Transformers have achieved great success in machine learning, especially NLP with language models (and now image processing). They are one of the most popular topics right now. It is not surprising that big technology companies like Google, Microsoft, Facebook are investing a lot in this technology. We recently reported in our blog GPT-3 blog article about OpenAI’s 175-parameter, GPT-3, which has been exclusively licensed to Microsoft.
In January, Google published a new, comprehensive paper, “Switch Transformers: Scaling to Trillion Parameter Models with Simple And Efficient Sparsity.” In it, a research team proposes a new method to increase the performance of transformers significantly. It allows the number of parameters in a model to scale while maintaining the number of mathematical operations (the standard metric for ML computational costs).

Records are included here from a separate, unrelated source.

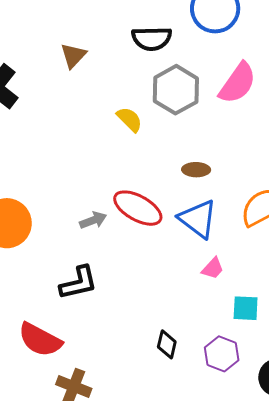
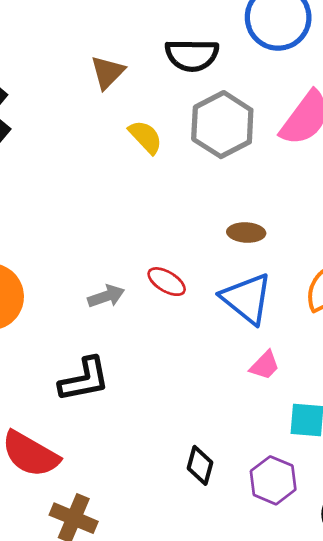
brown triangle: (73, 55) -> (107, 72), moved
yellow semicircle: (130, 119) -> (146, 137), moved
red ellipse: (138, 208) -> (167, 282), size x0.6

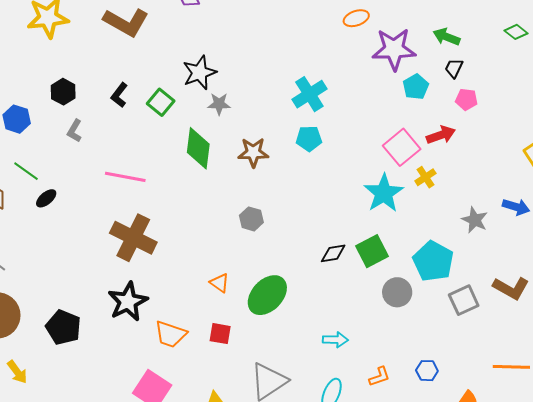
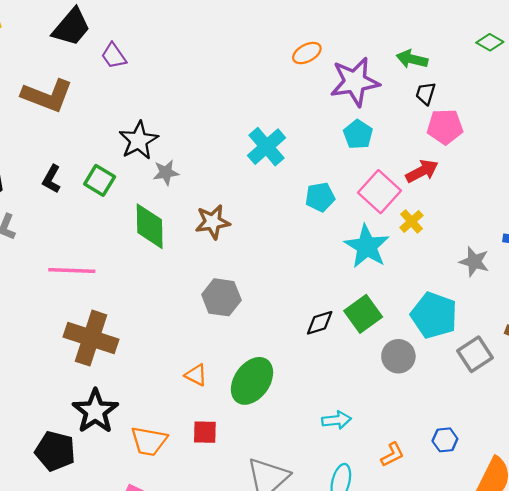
cyan pentagon: (416, 87) -> (358, 134), moved
pink pentagon: (466, 99) -> (445, 127), size x1.4
cyan pentagon: (309, 139) -> (320, 197), moved
gray hexagon: (251, 219) -> (221, 297), size x1.4
black pentagon: (63, 327) -> (55, 451), moved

The “Switch-Transformer” sets new standards. The model has 1.7 trillion parameters and makes GPT-3 look like a toy. In this article, we report on the main features of the Switch-Transformer.
What is being “switched”?
In a way, the architecture of a data center served as a template for the model. There, so-called switches ensure that incoming data packets are only forwarded to the devices for which they are intended. The other components remain unchanged. The idea seems trivial—however, it is arriving in machine learning only recently. During the training of a neural network, the input data activated in all parameters of all layers so far.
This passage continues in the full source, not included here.